### Aim of the task
Scan the material below for the string "Tang", and copy every line where it shows up.

★ ★ ★

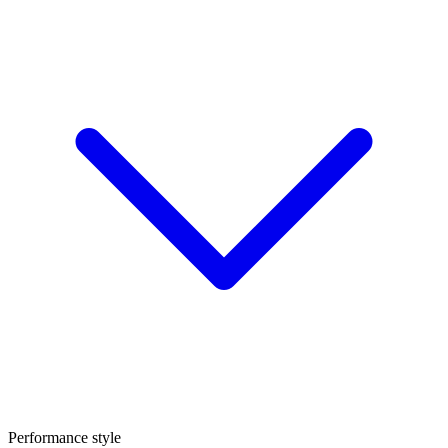
Performance style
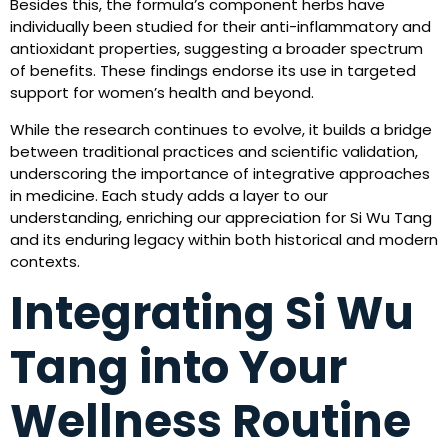
Besides this, the formula’s component herbs have
individually been studied for their anti-inflammatory and
antioxidant properties, suggesting a broader spectrum
of benefits. These findings endorse its use in targeted
support for women’s health and beyond.
While the research continues to evolve, it builds a bridge
between traditional practices and scientific validation,
underscoring the importance of integrative approaches
in medicine. Each study adds a layer to our
understanding, enriching our appreciation for Si Wu Tang
and its enduring legacy within both historical and modern
contexts.
Integrating Si Wu
Tang into Your
Wellness Routine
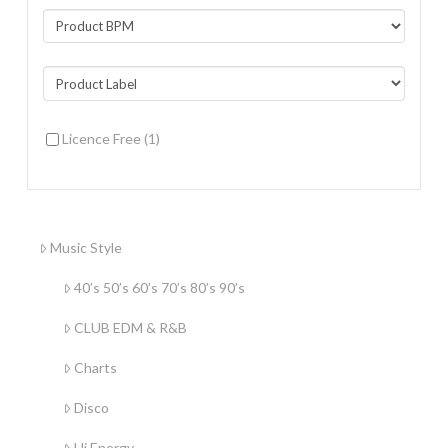
Licence Free
(1)
Music Style
40’s 50’s 60’s 70’s 80’s 90’s
CLUB EDM & R&B
Charts
Disco
Hi Energy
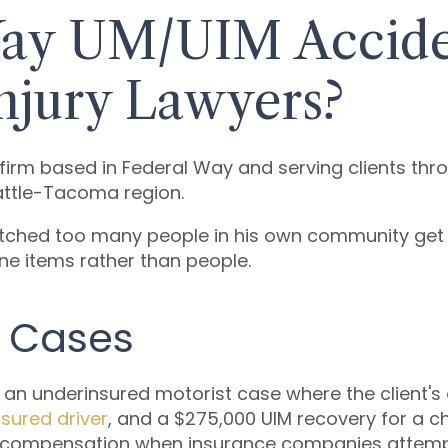
ay UM/UIM Acciden
njury Lawyers?
y firm based in Federal Way and serving clients th
attle-Tacoma region.
atched too many people in his own community ge
line items rather than people.
M Cases
n underinsured motorist case where the client's ow
sured driver
, and a $275,000 UIM recovery for a ch
compensation when insurance companies attempt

★ ★ ★

### Task result
understanding, enriching our appreciation for Si Wu Tang
Tang into Your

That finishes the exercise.